Everything that is key to the B3 experience, the tone, triggering of the harmonic percussion, key click, and drawbar holdback, is nailed by the Crumar Mojo. Non-organ sounds like Rhodes, Wurly, and Farfisa are available and sound great, but their editing parameters are somewhat limited and the assortment of instruments falls short of, say, a current production Nord or Hammond. Those are icing on a perfect cake though. For those not in the know, Genuine VB3 is as close an end-all to rotary simulations as is possible and widely considered to be the most authentic sounding rotary simulation available. The rotary shines and manages to avoid the effecty-sounding pitch shifts or multi-line chorus sounds of typical simulators and nails the doppler effect taking place in physical space, air moving and all.
The Crumar Mojo is well built with solid hardwoods and steel; the pull knobs and sliders have the right travel and just feel right. There’s no denying the vintage feeling of the the Crumar Mojo; it plays like an immaculately maintained piece from a bygone era, down to the construction and give of the individual components and keys.
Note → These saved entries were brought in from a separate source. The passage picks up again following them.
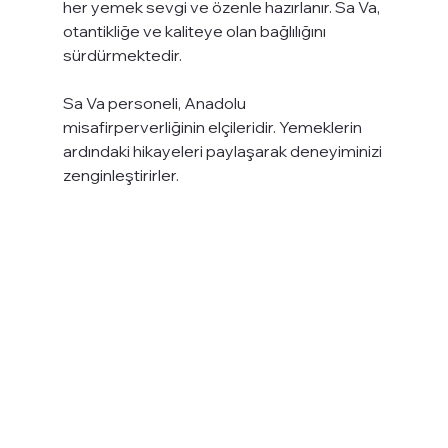
her yemek sevgi ve özenle hazırlanır. Sa Va, 
otantikliğe ve kaliteye olan bağlılığını 
sürdürmektedir.
Sa Va personeli, Anadolu 
misafirperverliğinin elçileridir. Yemeklerin 
ardındaki hikayeleri paylaşarak deneyiminizi 
zenginleştirirler.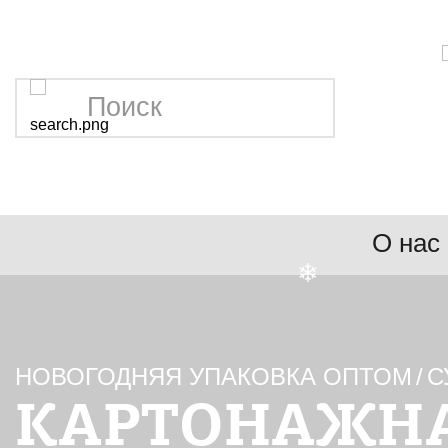
❄
О нас
❄
НОВОГОДНЯЯ УПАКОВКА ОПТОМ
/
С
КАРТОНАЖНА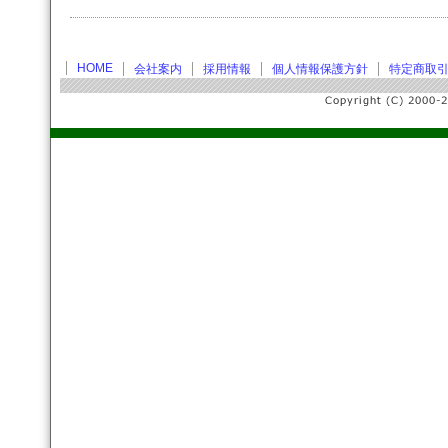
HOME
会社案内
採用情報
個人情報保護方針
特定商取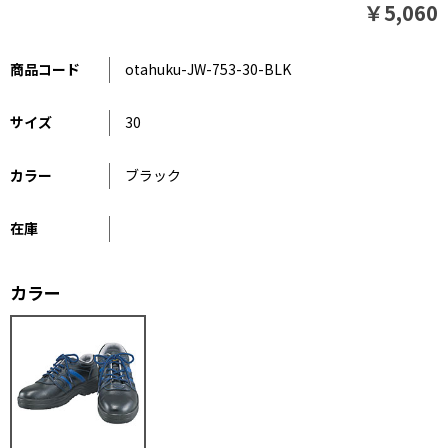
￥5,060
商品コード
otahuku-JW-753-30-BLK
サイズ
30
カラー
ブラック
在庫
カラー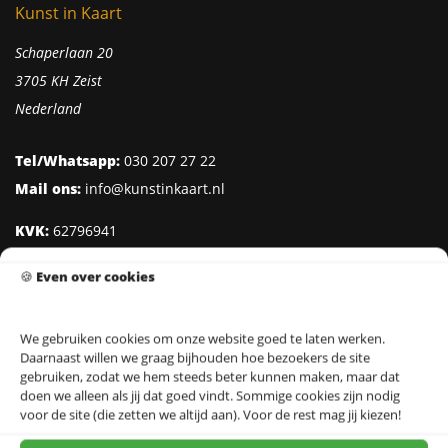
Kunst in Kaart
Schaperlaan 20
3705 KH Zeist
Nederland
Tel/Whatsapp:
030 207 27 22
Mail ons:
info@kunstinkaart.nl
KVK:
62796941
Btw:
NL002322938B41
🍪
Even over cookies
IBAN:
NL95 INGB 0006 8527 18
We gebruiken cookies om onze website goed te laten werken.
Daarnaast willen we graag bijhouden hoe bezoekers de site
Klantenservice
gebruiken, zodat we hem steeds beter kunnen maken, maar dat
doen we alleen als jij dat goed vindt. Sommige cookies zijn nodig
Over Kunst in Kaart
voor de site (die zetten we altijd aan). Voor de rest mag jij kiezen!
Ontwerpers & Fotografen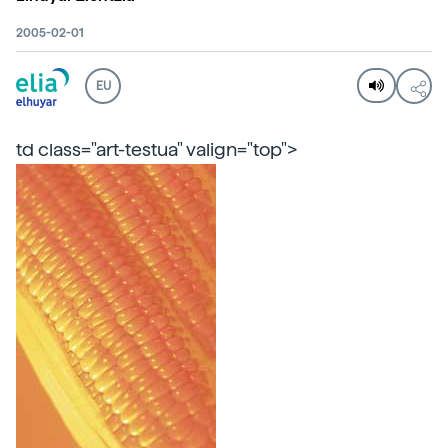
2005-02-01
EU
td class="art-testua" valign="top">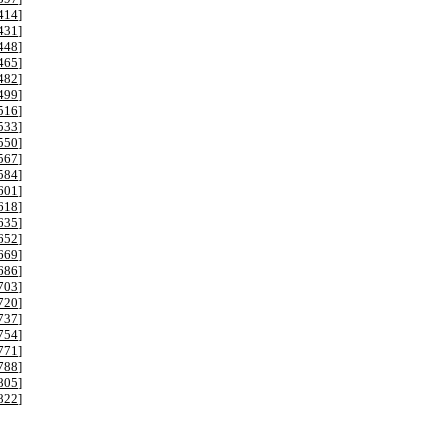
414
]
431
]
448
]
465
]
482
]
499
]
516
]
533
]
550
]
567
]
584
]
601
]
618
]
635
]
652
]
669
]
686
]
703
]
720
]
737
]
754
]
771
]
788
]
805
]
822
]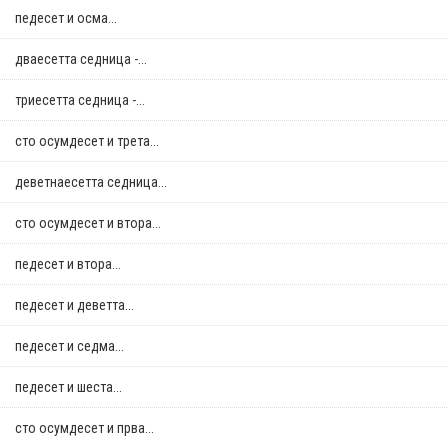
педесет и осма...
дваесетта седница -...
триесетта седница -...
сто осумдесет и трета...
деветнаесетта седница...
сто осумдесет и втора...
педесет и втора...
педесет и деветта...
педесет и седма...
педесет и шеста...
сто осумдесет и прва...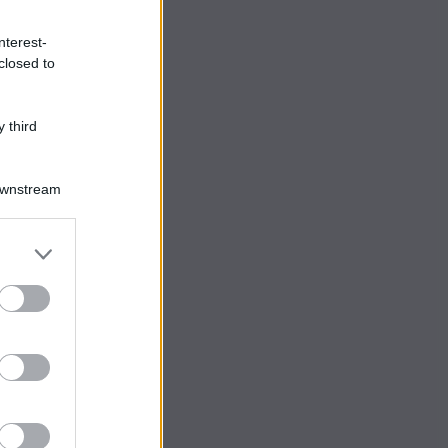
nterest-
closed to
 third
Downstream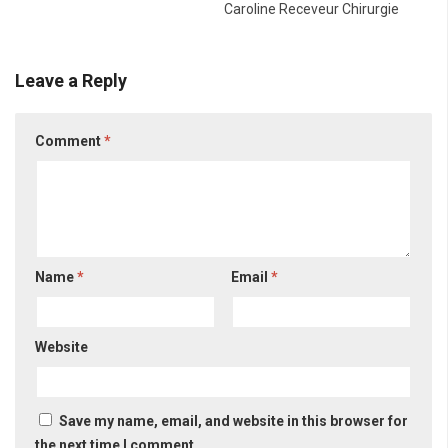
Caroline Receveur Chirurgie
Leave a Reply
Comment
*
Name
*
Email
*
Website
Save my name, email, and website in this browser for
the next time I comment.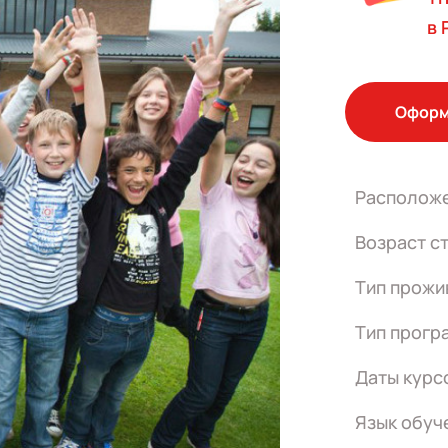
в 
Оформ
Располож
Возраст с
Тип прожи
Тип прогр
Даты курс
Язык обуч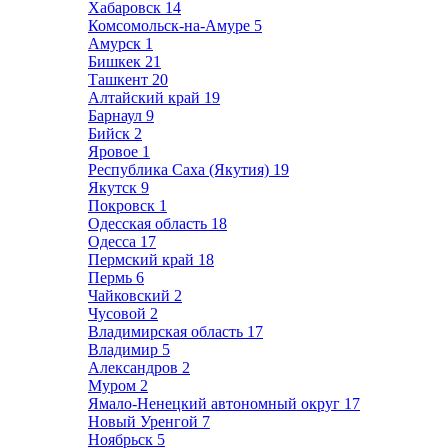
Хабаровск
14
Комсомольск-на-Амуре
5
Амурск
1
Бишкек
21
Ташкент
20
Алтайский край
19
Барнаул
9
Бийск
2
Яровое
1
Республика Саха (Якутия)
19
Якутск
9
Покровск
1
Одесская область
18
Одесса
17
Пермский край
18
Пермь
6
Чайковский
2
Чусовой
2
Владимирская область
17
Владимир
5
Александров
2
Муром
2
Ямало-Ненецкий автономный округ
17
Новый Уренгой
7
Ноябрьск
5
While it’s more a “feature” than a bug, the current limited distribution of Crumar (most orders are made directly though their Italian site) means that there aren’t many opportunities to play one before plunking down the not-insignificant change required to purchase one. For such a specialized piece, the logistics aren’t likely to detract the Crumar’s target audience, but many potential organ enthusiasts will never find themselves with an opportunity to experience the mojo of the Crumar in person, which is a shame.
The Crumar isn’t cheap, and it is a pretty niche piece for a very specific subset of keyboard and organists, but it is one of the most “authentically vintage” feeling and sounding experiences I’ve had with a current production instrument. It feels real, it sounds real, and it plays real.
Chris Loeffler is a multi-instrumentalist and the Content Strategist of Harmony Central. In addition to his ten years experience as an online guitar merchandiser, marketing strategist, and community director he has worked as an international exporter, website consultant and brand manager. When he’s not working he can be found playing music, geeking out on guitar pedals and amps, and brewing tasty beer.